Research Impact


Assessing quality of apprenticeships and work-related learning


12 December 2014


A conceptual framework for analysing apprenticeships has had major influence on how policymakers and practitioners understand the value and evaluation of apprenticeships, with significant benefits for thousands of apprentices.

Research by Professor Lorna Unwin (UCL Institute of Education) showed that instead of concentrating on grand policy and targets for trainee numbers, policymakers should focus on the quality of apprentices' learning experiences. Working with Professor Alison Fuller (now also of UCL), she developed the highly influential expansive-restrictive (E&R) conceptual framework for analysing apprenticeships.

Professors Unwin and Fuller identified 'expansive' apprenticeships as offering a detailed process of skill and knowledge acquisition through both workplace and off-the-job training by highly skilled staff. By contrast, a 'restrictive' apprenticeship is epitomised by a simplistic conversion of existing employees to apprentices, with the accrediting of pre-existing skills and little discernible change in capabilities.

As a result of this framework, thousands of apprentices and trainees benefited from improved training experiences, while many employers and apprenticeship providers evaluated their programmes more effectively. The research also had substantial influence on how policymakers understand apprenticeship and vocational education. Researchers have been invited to advise ministers; their work has been repeatedly cited in the House of Commons, and fed into the Conservative Party's Green Paper on Apprenticeship.

The researchers have been major contributors to a series of committees, including a Business, Innovation and Skills investigation into apprenticeships which cited several of their arguments, such as that the National Apprenticeship Service (NAS) had been given inappropriate objectives, and called for an urgent review of its objectives and priorities.

Professor Unwin served as a specialist adviser to the Commons Select Committee for Innovation, Universities, Science and Skills during its scrutiny of the Apprenticeship Bill.

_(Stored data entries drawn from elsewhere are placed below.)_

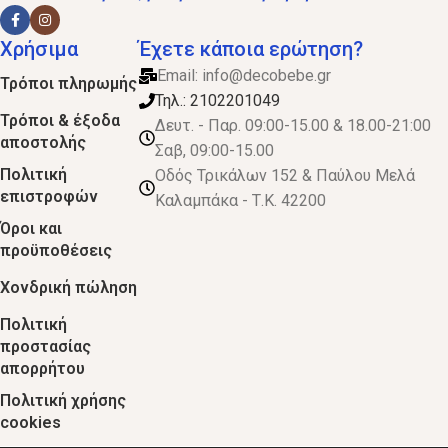
Χρήσιμα
Έχετε κάποια ερώτηση?
Email:
info@decobebe.gr
Τρόποι πληρωμής
Τηλ.: 2102201049
Τρόποι & έξοδα
Δευτ. - Παρ. 09:00-15.00 & 18.00-21:00
αποστολής
Σαβ, 09:00-15.00
Πολιτική
Οδός Τρικάλων 152 & Παύλου Μελά
επιστροφών
Καλαμπάκα - Τ.Κ. 42200
Όροι και
προϋποθέσεις
Χονδρική πώληση
Πολιτική
προστασίας
απορρήτου
Πολιτική χρήσης
cookies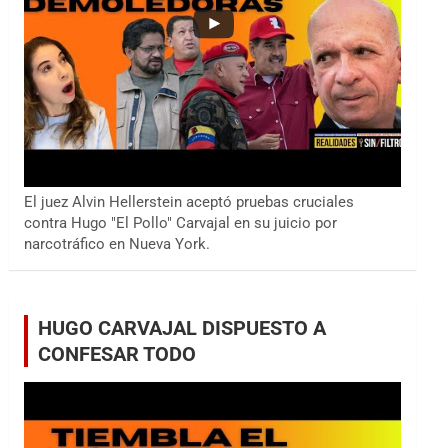
El juez Alvin Hellerstein aceptó pruebas cruciales
contra Hugo "El Pollo" Carvajal en su juicio por
narcotráfico en Nueva York.
HUGO CARVAJAL DISPUESTO A
CONFESAR TODO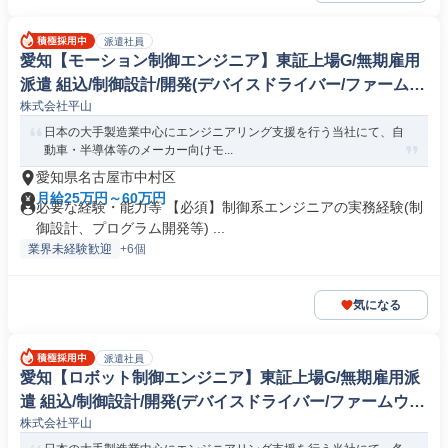
派遣社員
愛知【モーション制御エンジニア】東証上場G/無期雇用
派遣 組込/制御設計/開発(デバイスドライバー/ファームウ
株式会社平山
ェア)
日本の大手製造業中心にエンジニアリング支援を行う当社にて、自
動車・半導体等のメーカー向けモ...
愛知県名古屋市中村区
月給25万円～60万円
必要な経験・能力等 【必須】制御系エンジニアの実務経験(制
御設計、プログラム開発等) ...
業界未経験歓迎
+6個
気になる
派遣社員
愛知【ロボット制御エンジニア】東証上場G/無期雇用派
遣 組込/制御設計/開発(デバイスドライバー/ファームウェ
株式会社平山
ア)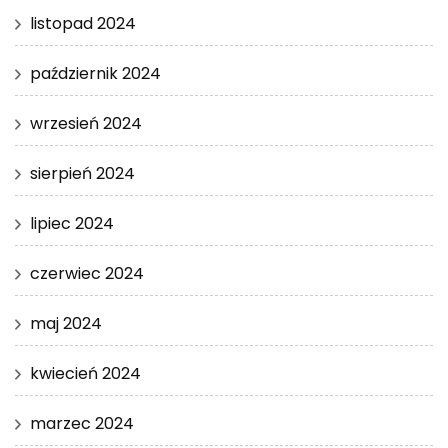
listopad 2024
październik 2024
wrzesień 2024
sierpień 2024
lipiec 2024
czerwiec 2024
maj 2024
kwiecień 2024
marzec 2024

This appointment triggered the first public admission that 'conversions' made up seven in ten UK apprenticeships - an issue that the coalition government agreed to address following the Richard Review (2012), which endorsed Professors Unwin and Fuller's argument that there is a need for more meaningful off-site learning and called for an end to 'conversions'.

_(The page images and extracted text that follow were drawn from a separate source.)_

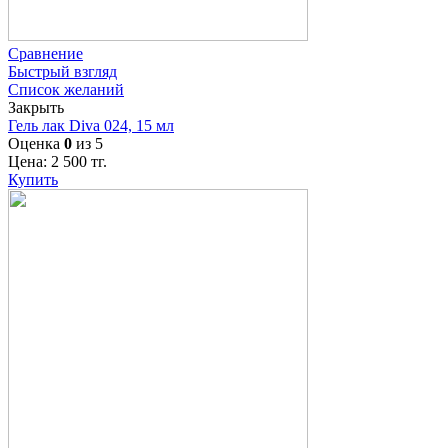
Сравнение
Быстрый взгляд
Список желаний
Закрыть
Гель лак Diva 024, 15 мл
Оценка
0
из 5
Цена:
2 500
тг.
Купить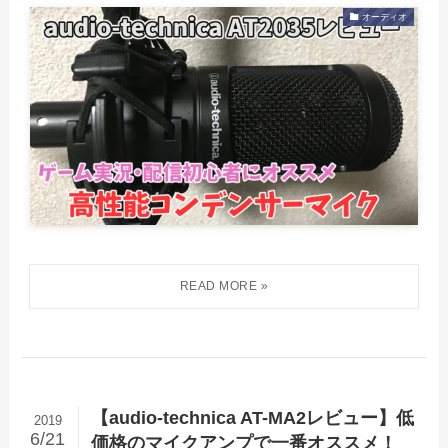
オーディオ
【audio-technica AT-MA2レビュー】低
2019
6/21
価格のマイクアンプで一番オススメ！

I've tried through my research and teaching to celebrate the great work of vocational teachers and trainers as well as those employers who are committed to high-quality workforce development including proper apprenticeships. - Professor Lorna Unwin

Professor Unwin was also appointed chair of independent Commission of Inquiry into the role of England's Group Training Associations in 2012, and the NAS subsequently began implementing the report recommendations. Her thinking on how the E&R framework can be applied in further education colleges has been endorsed by the Institute for Learning and promoted by several major associations of further education colleges.

The Chartered Institute for Personnel and Development (CIPD) has promoted the use of the E&R framework in its Guide for Employers: Apprenticeships that Work. The CIPD is the world's largest chartered human resource and development professional body, with more than 135,000 members in 120 countries. The framework was widely applied by employers such as Siemens, as well as public sector organisations, such as hospitals, and youth sector organisations such as Rathbone. Unionlearn, the TUC's learning and skills arm, also used the framework to promote high-quality apprenticeships.